Data extracts:
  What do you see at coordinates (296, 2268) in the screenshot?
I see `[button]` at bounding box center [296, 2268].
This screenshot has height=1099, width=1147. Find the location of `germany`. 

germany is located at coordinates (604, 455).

==

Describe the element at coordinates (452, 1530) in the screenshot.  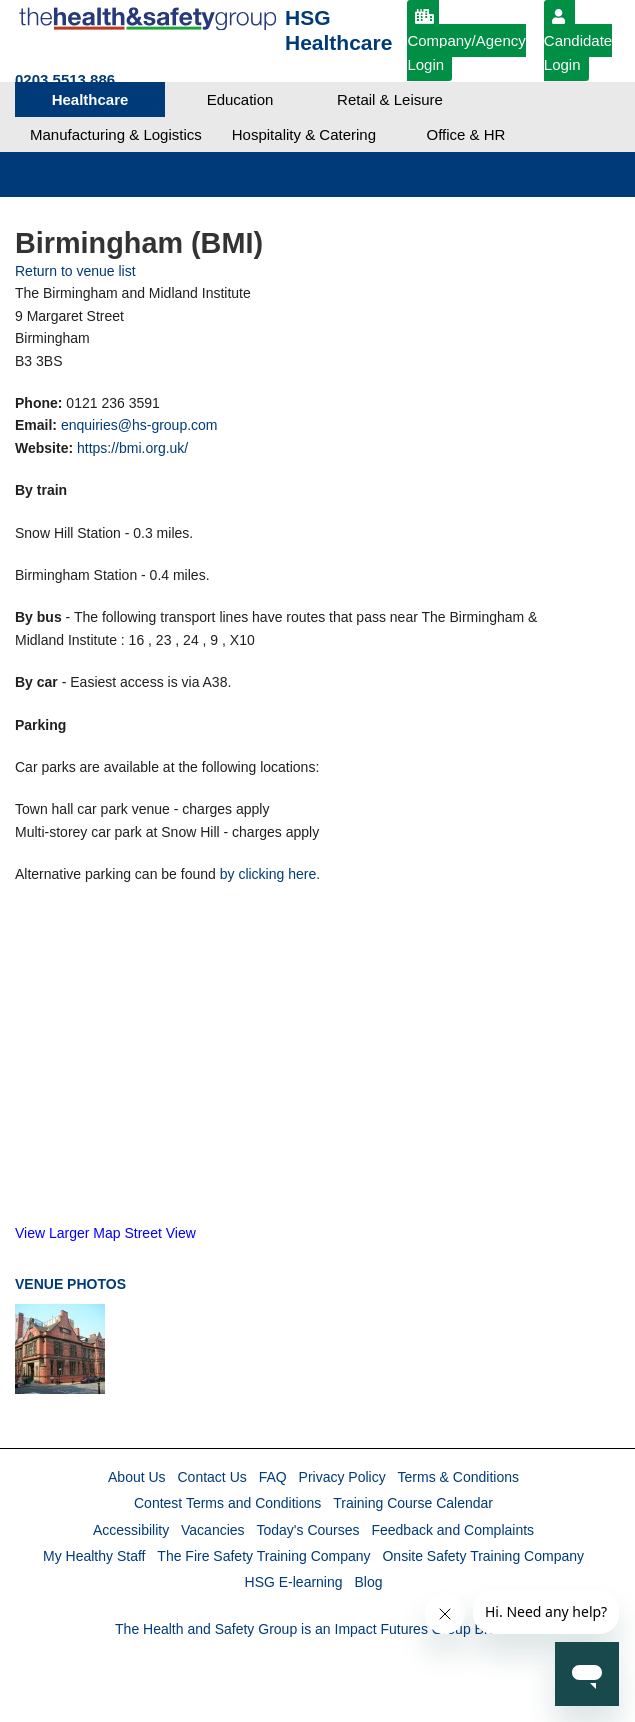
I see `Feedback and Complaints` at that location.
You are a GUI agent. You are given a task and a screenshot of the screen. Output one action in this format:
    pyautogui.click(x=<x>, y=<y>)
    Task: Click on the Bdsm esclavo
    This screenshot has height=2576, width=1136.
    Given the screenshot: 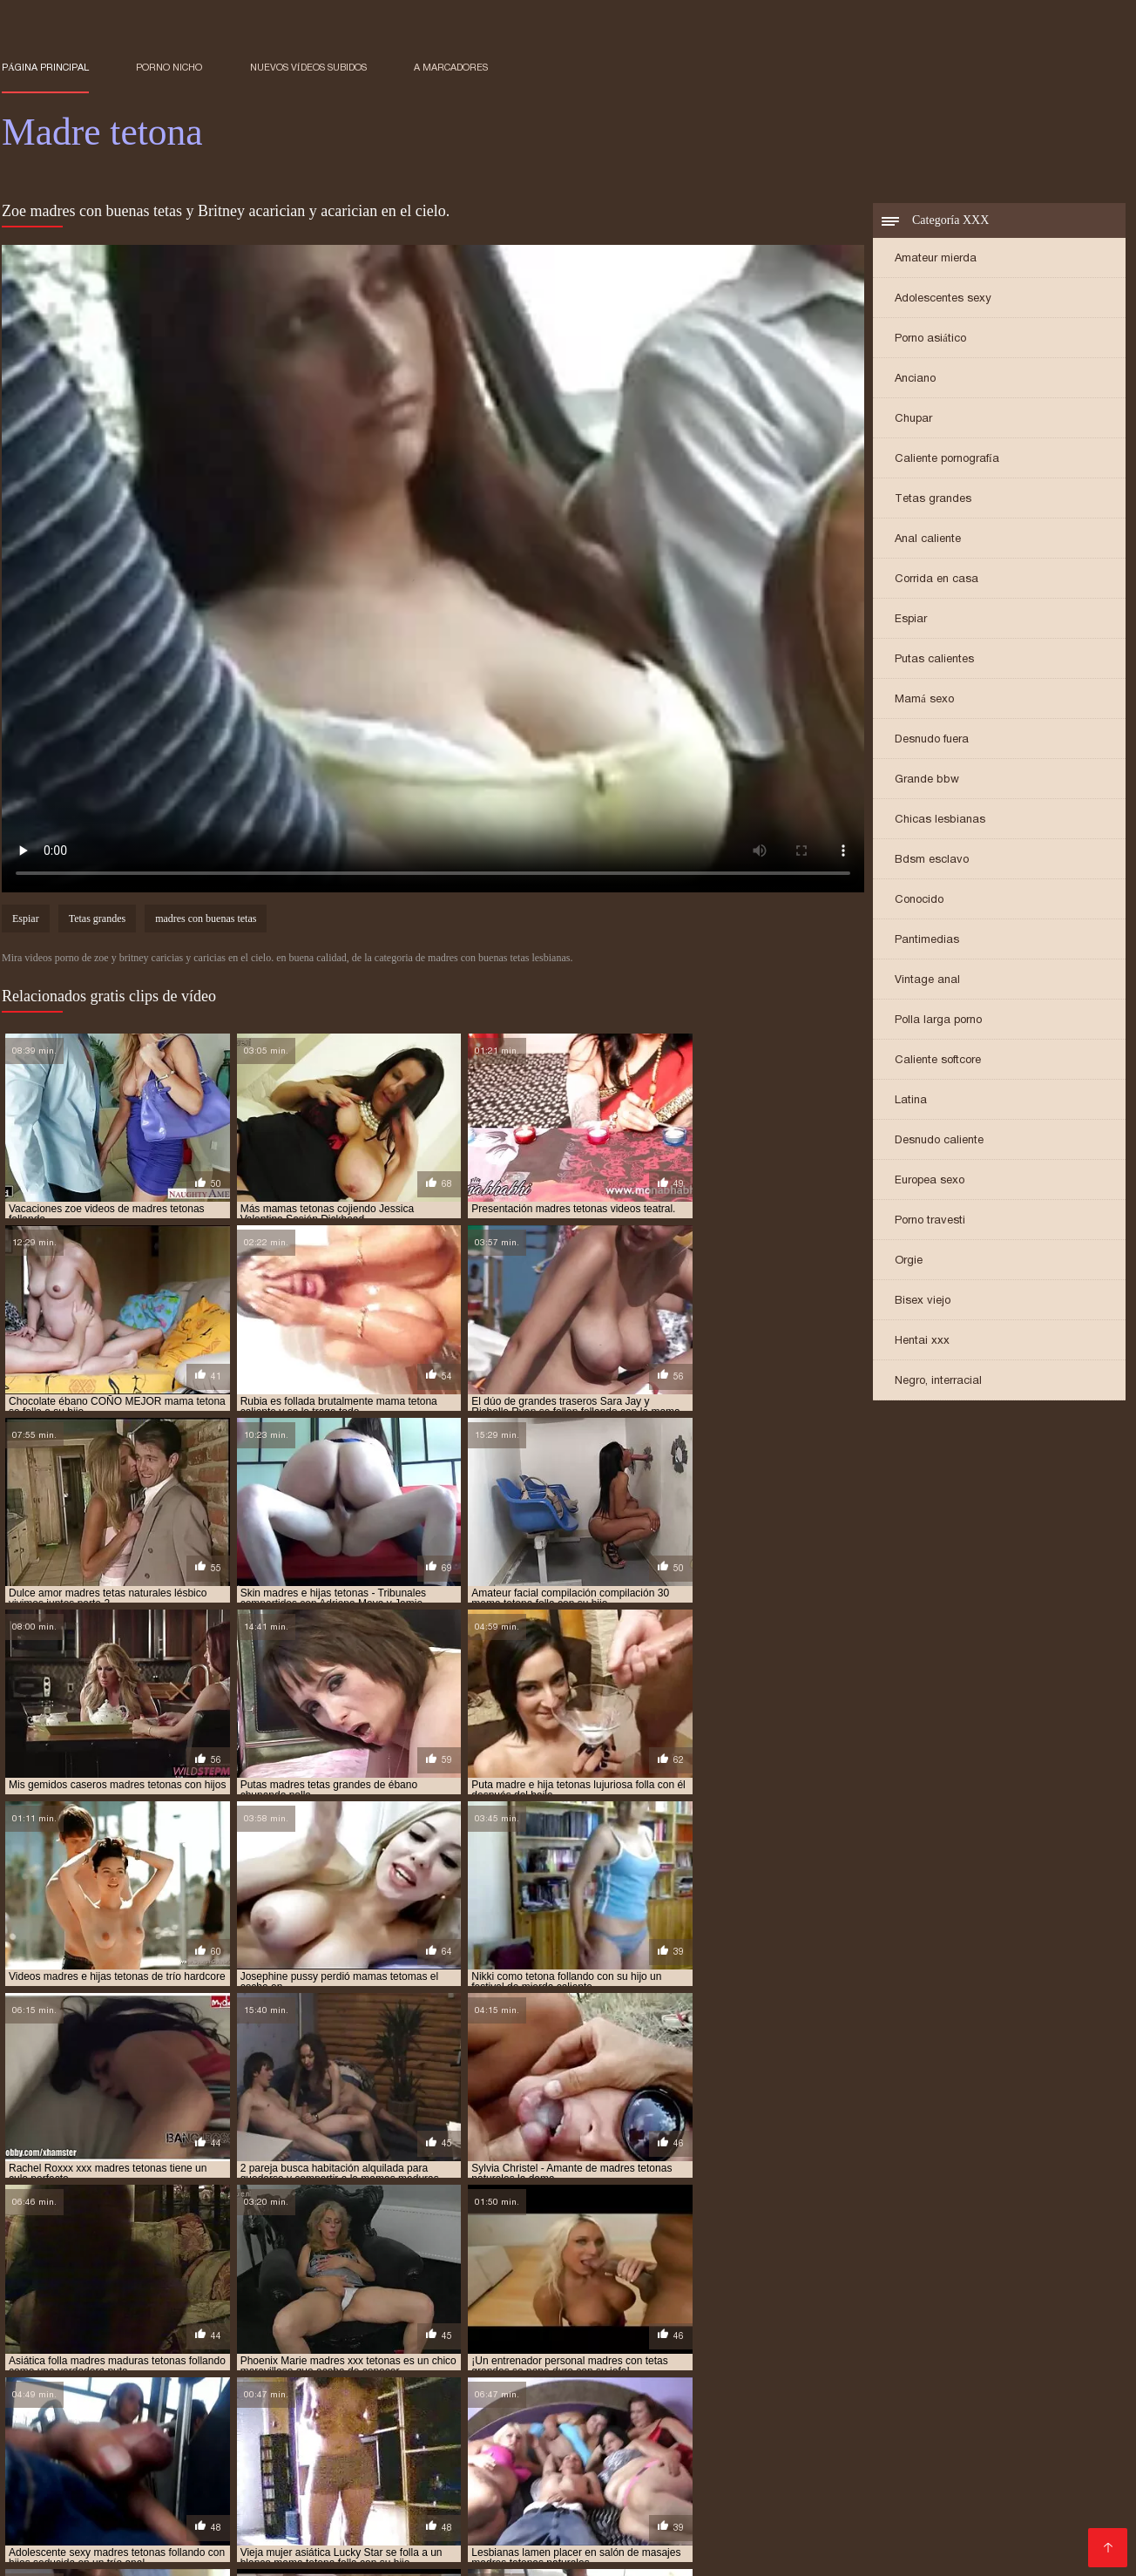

Exercise directions: Both the line containing "Describe the element" and the line containing "pyautogui.click(x=<x>, y=<y>)" above belong in the output, as do the lines between them. Print them exactly, without pictures.

Task result:
Describe the element at coordinates (452, 1530) in the screenshot.  
I see `Feedback and Complaints` at that location.
You are a GUI agent. You are given a task and a screenshot of the screen. Output one action in this format:
    pyautogui.click(x=<x>, y=<y>)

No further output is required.